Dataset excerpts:
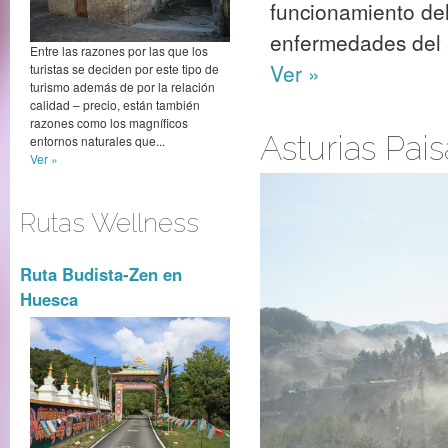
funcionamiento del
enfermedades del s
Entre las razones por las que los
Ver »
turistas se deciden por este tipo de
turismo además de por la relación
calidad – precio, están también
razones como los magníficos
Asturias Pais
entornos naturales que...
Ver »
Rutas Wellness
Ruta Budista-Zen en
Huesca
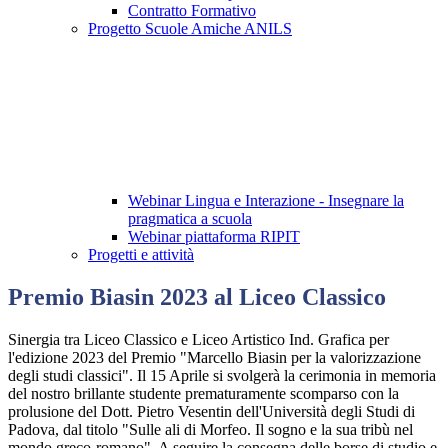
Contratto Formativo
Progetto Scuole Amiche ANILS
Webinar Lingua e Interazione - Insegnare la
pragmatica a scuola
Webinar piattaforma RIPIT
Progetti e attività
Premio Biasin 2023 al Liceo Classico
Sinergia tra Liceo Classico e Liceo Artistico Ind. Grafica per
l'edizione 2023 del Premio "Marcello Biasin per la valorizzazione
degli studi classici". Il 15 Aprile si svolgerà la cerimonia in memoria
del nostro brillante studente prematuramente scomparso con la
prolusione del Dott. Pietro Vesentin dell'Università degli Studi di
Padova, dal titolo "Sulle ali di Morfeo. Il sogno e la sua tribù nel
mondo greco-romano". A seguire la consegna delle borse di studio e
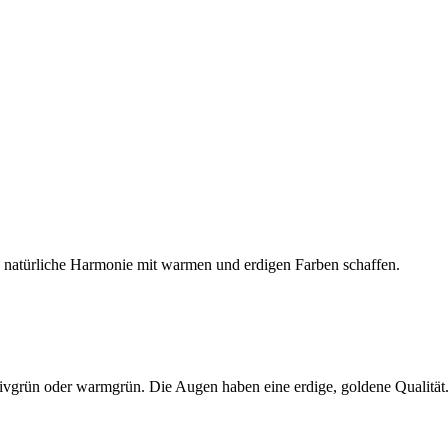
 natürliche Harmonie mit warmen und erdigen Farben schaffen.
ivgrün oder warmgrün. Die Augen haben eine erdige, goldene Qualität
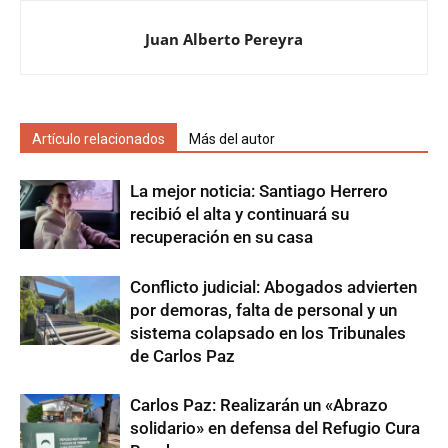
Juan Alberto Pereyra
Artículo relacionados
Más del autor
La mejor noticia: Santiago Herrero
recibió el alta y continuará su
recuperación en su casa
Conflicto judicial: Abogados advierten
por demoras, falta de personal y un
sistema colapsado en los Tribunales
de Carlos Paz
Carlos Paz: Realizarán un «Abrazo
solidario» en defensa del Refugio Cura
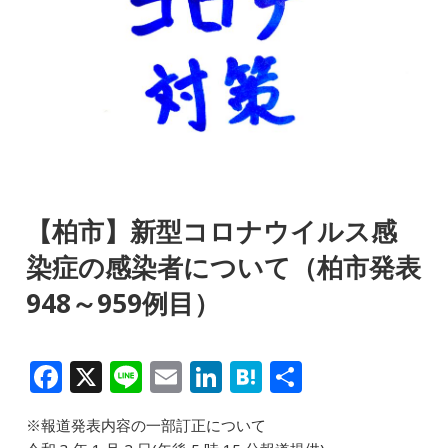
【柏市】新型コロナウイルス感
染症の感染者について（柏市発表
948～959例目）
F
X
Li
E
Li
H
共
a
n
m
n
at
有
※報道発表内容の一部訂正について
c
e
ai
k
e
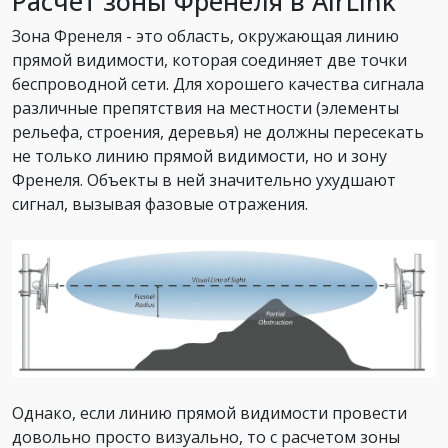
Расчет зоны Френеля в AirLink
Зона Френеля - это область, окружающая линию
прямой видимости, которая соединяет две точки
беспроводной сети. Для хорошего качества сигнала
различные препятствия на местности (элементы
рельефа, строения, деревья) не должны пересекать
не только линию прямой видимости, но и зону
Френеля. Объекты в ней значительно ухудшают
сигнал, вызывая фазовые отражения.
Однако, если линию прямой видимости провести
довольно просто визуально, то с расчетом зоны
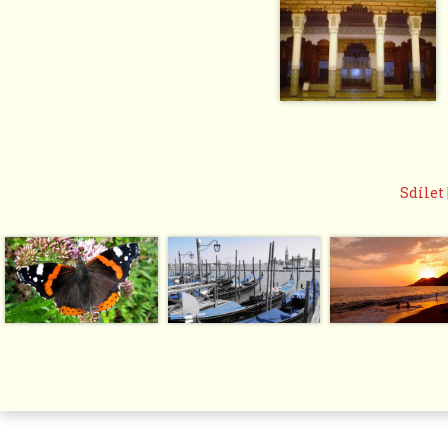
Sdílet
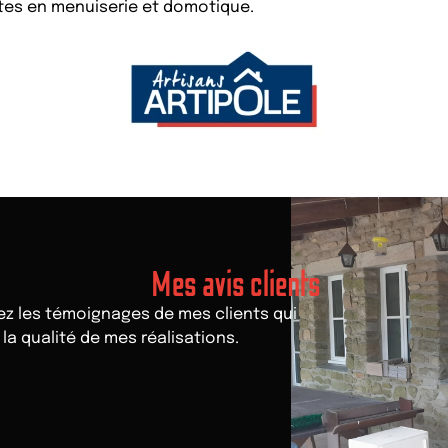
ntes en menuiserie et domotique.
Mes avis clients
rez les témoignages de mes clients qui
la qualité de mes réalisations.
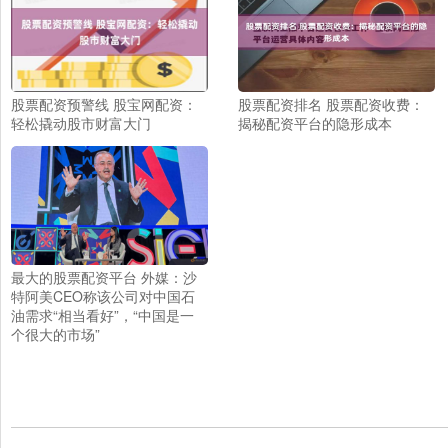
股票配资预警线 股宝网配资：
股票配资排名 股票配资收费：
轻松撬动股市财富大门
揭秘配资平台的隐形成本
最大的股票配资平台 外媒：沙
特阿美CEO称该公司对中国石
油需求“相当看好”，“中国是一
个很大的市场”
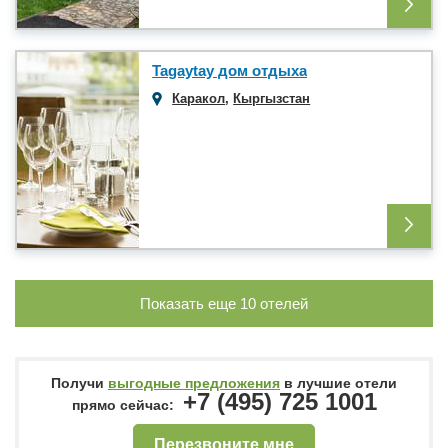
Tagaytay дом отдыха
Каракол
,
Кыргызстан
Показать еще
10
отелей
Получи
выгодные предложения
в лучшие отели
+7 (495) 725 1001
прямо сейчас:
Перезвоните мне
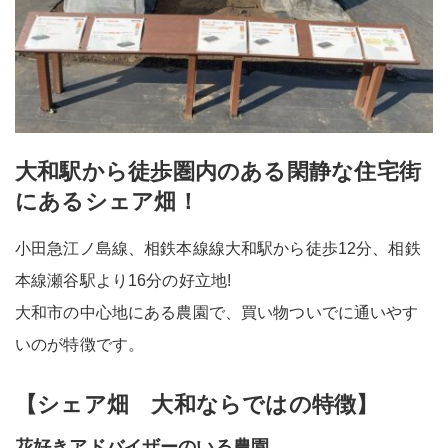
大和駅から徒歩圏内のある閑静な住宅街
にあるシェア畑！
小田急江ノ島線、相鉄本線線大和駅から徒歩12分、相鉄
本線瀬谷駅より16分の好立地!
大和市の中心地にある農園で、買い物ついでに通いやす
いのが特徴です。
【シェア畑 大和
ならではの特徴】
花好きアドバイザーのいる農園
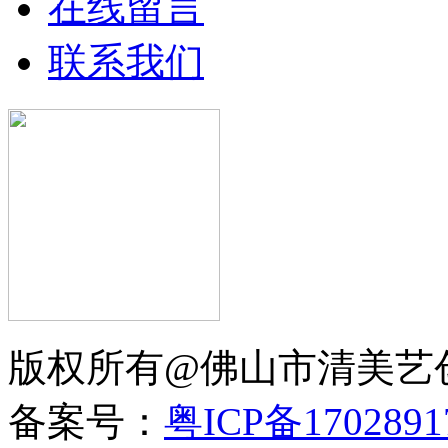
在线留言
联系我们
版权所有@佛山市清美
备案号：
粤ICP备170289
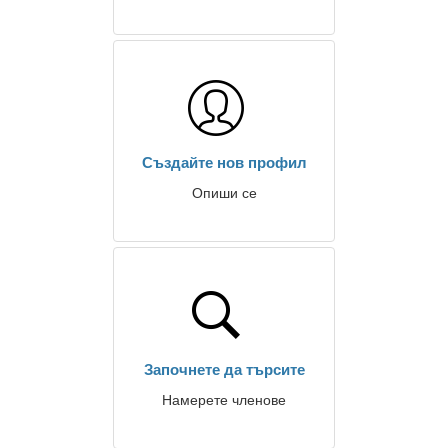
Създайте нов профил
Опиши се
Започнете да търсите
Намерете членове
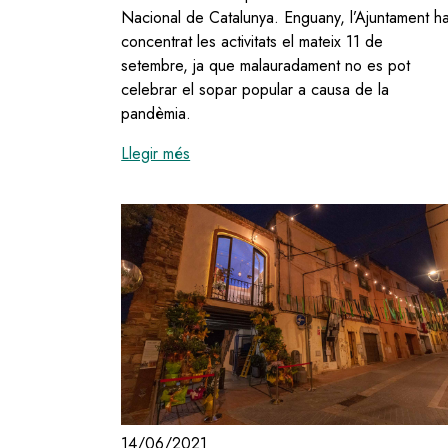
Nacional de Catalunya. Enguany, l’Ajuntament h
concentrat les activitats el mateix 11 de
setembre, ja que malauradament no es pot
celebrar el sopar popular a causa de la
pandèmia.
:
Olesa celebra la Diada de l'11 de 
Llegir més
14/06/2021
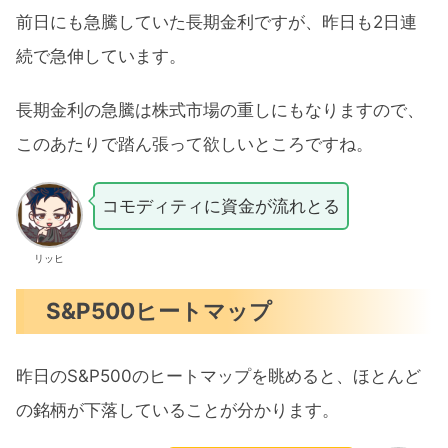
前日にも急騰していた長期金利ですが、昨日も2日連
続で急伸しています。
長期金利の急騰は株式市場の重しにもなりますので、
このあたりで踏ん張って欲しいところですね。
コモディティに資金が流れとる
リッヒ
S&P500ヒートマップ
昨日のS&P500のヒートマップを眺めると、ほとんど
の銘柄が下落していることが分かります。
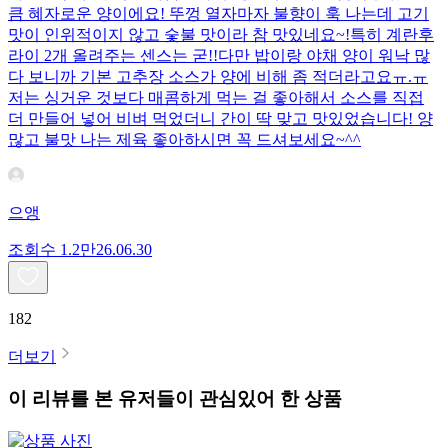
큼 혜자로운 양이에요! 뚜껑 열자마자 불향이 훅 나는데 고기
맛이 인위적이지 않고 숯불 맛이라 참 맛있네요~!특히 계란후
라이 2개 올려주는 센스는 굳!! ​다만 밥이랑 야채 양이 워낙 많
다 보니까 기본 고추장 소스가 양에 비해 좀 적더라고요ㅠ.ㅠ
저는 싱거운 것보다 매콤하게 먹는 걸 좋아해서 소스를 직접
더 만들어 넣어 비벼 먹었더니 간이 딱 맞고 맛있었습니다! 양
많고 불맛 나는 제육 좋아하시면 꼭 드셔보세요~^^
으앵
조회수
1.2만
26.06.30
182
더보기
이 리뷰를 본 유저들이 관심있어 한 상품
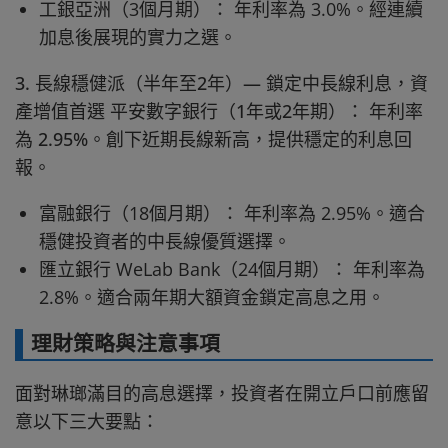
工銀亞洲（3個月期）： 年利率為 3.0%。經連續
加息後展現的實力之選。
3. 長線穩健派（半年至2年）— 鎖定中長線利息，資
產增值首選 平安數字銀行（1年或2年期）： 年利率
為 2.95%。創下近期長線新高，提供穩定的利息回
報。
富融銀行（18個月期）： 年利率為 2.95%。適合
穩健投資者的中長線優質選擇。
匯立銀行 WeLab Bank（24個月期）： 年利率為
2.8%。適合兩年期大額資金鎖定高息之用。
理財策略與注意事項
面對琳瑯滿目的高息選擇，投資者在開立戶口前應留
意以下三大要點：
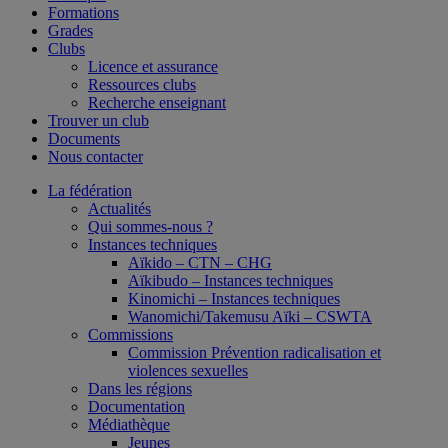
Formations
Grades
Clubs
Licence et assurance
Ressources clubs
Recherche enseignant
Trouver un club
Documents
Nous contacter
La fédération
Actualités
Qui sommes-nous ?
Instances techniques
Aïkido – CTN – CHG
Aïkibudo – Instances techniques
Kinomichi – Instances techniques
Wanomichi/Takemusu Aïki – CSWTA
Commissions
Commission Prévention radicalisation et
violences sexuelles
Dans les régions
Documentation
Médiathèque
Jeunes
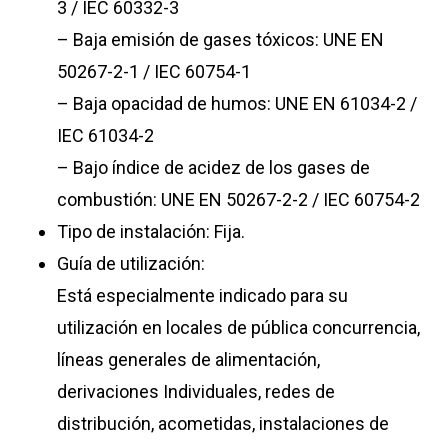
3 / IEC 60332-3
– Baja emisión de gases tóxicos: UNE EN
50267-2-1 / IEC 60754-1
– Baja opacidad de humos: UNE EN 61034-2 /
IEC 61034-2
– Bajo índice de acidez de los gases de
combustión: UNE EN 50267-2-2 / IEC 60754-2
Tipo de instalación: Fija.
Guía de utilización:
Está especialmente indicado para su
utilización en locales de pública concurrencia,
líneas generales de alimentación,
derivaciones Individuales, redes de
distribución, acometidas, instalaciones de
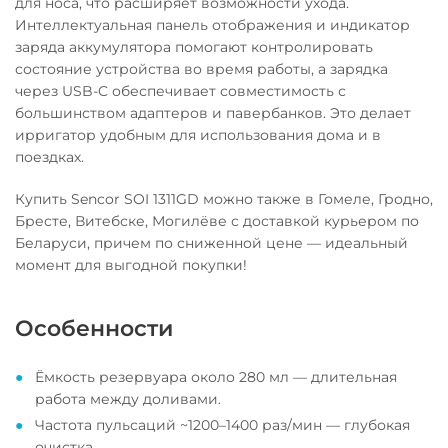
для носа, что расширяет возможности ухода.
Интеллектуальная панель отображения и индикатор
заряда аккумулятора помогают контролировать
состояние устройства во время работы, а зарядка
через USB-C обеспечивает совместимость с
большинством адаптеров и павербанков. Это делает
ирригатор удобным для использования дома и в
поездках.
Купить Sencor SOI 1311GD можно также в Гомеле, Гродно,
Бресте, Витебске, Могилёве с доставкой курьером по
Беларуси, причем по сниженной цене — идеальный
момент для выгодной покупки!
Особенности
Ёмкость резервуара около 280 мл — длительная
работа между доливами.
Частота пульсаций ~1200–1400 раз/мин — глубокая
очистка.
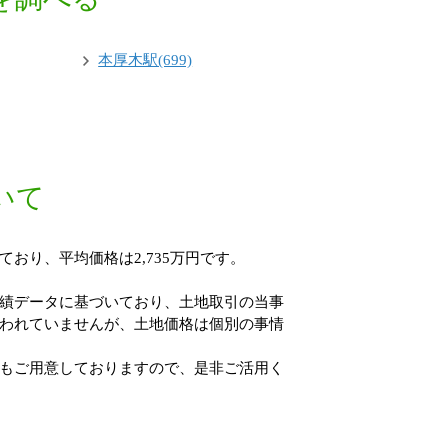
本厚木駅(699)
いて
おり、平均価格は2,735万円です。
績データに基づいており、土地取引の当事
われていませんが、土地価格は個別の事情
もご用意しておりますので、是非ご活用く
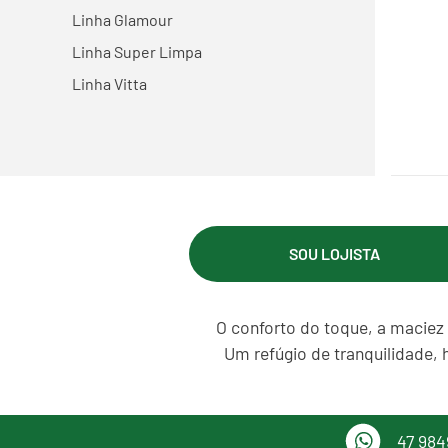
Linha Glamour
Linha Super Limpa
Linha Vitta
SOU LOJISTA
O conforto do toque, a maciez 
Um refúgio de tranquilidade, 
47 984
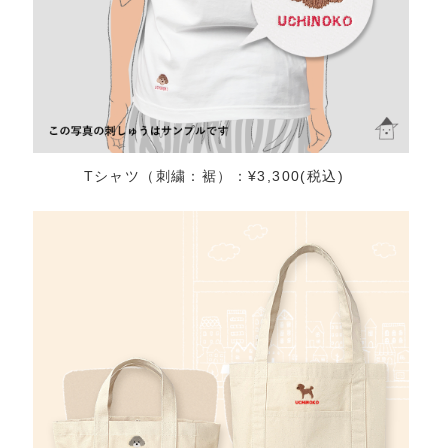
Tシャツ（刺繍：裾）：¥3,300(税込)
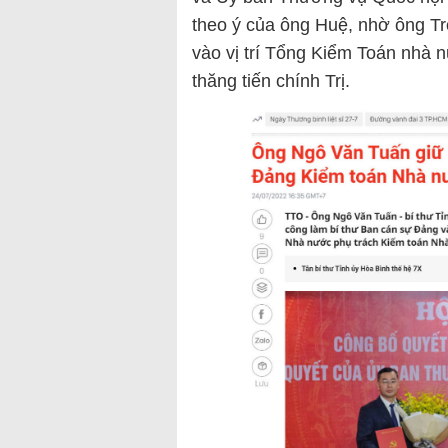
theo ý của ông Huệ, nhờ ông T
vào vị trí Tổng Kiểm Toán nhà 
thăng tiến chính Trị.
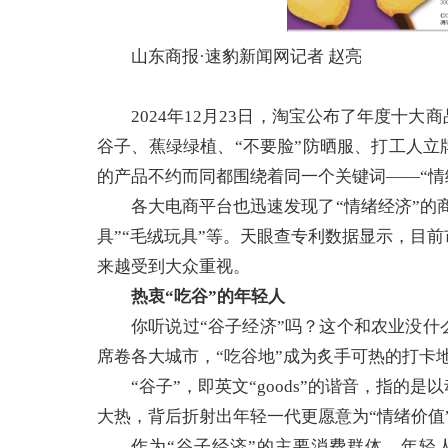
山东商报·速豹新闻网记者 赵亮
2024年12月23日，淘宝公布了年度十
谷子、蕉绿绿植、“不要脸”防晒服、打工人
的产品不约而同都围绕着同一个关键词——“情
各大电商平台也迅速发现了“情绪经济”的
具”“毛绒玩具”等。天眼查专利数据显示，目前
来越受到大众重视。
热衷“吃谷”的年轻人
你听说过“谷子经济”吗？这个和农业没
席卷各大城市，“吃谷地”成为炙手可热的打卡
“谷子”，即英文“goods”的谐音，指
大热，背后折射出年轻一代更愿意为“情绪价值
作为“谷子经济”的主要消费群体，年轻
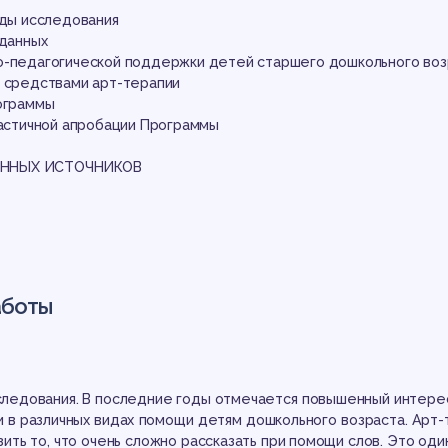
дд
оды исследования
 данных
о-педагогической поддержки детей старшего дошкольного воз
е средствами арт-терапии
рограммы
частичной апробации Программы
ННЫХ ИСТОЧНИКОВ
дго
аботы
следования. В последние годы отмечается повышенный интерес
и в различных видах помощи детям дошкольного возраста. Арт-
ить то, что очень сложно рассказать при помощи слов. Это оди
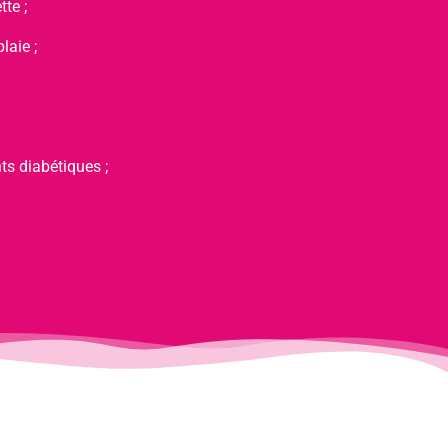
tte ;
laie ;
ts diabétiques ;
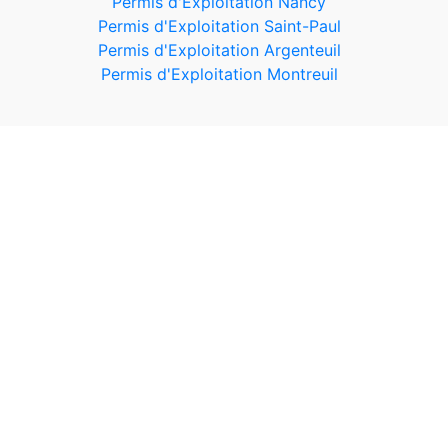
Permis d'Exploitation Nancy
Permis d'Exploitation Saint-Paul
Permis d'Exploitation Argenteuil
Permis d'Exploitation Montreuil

EXERCISE OBJECTIVE: Make a copy of each line in the records above that has the word "utilización".

EXERCISE ANSWER:
Guía de utilización:
utilización en locales de pública concurrencia,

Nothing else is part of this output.